On May 17th 2021, Elon Musk responded to Pranay Pathole’s concerns about the wealth concentration of Dogecoin. According to Bitinfocharts, there are 107 Dogecoin addresses that own more than 66.7% of the supply. Also, there is one address which owns 28.34% of the entire supply – a disproportionate amount, given the supposed ambitions of the project. Elon Musk chooses not to look into the issue with nuance, by offering a generic response about Robin Hood potentially being the biggest whale. While it might be true, it’s not confirmed.

But let’s compare this situation to Bitcoin’s. The top 3 addresses are clearly identified as the cold storage funds of Huobi, Binance, and Bitfinex. And cumulatively, they own 2.68% of the users’ funds – that’s right, the biggest entities are actually custodians which store the funds of hundreds of thousands of customers.

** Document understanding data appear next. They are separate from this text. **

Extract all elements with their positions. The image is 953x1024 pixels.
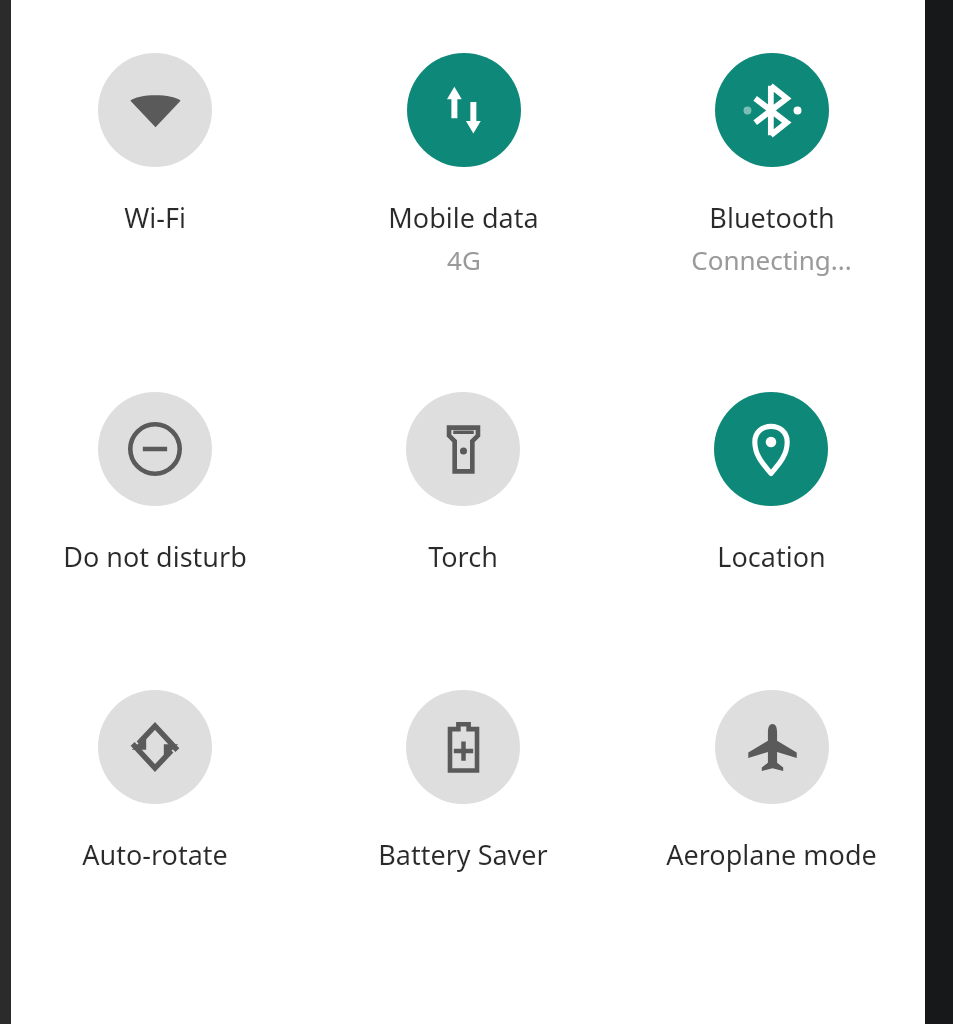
staticText: Torch <box>428 538 498 575</box>
other: Auto-rotate <box>98 690 212 804</box>
other: Aeroplane mode <box>715 690 829 804</box>
other: Battery Saver <box>406 690 520 804</box>
other: Bluetooth <box>715 53 829 167</box>
staticText: Bluetooth <box>709 199 835 236</box>
button[interactable]: Auto-rotate <box>82 690 228 873</box>
button[interactable]: Torch <box>406 392 520 575</box>
button[interactable]: Do not disturb <box>63 392 247 575</box>
staticText: Mobile data <box>388 199 539 236</box>
button[interactable]: Bluetooth <box>691 53 852 277</box>
staticText: Connecting... <box>691 242 852 277</box>
button[interactable]: Wi-Fi <box>98 53 212 236</box>
staticText: Location <box>717 538 826 575</box>
other: Mobile data <box>407 53 521 167</box>
staticText: Aeroplane mode <box>666 836 877 873</box>
staticText: Do not disturb <box>63 538 247 575</box>
staticText: 4G <box>447 242 481 277</box>
staticText: Battery Saver <box>378 836 548 873</box>
other: Do not disturb <box>98 392 212 506</box>
other: Wi-Fi <box>98 53 212 167</box>
button[interactable]: Location <box>714 392 828 575</box>
button[interactable]: Aeroplane mode <box>666 690 877 873</box>
staticText: Auto-rotate <box>82 836 228 873</box>
staticText: Wi-Fi <box>124 199 186 236</box>
button[interactable]: Mobile data <box>388 53 539 277</box>
button[interactable]: Battery Saver <box>378 690 548 873</box>
other: Location <box>714 392 828 506</box>
other: Torch <box>406 392 520 506</box>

In Bitcoin, there are currently about 16,000 addresses which own 62.95% of the supply. Not ideal, but still better than Dogecoin’s situation where 107 addresses hold over one third of the currency units. Ethereum also looks worse, with large individual wallets holding too many coins (most likely a consequence of their 60% premine and early investors or cofounders who didn’t sell).

So why does wealth distribution matter for decentralization? It’s also about incentives and inclusiveness. Nobody would want to take part in a project where a small number of elites control most of the money. The investors wouldn’t want to become subjected to such a risk, the developers wouldn’t want to be under the control of a few actors, and miners would also find the centralization displeasing and unsustainable on the long-term.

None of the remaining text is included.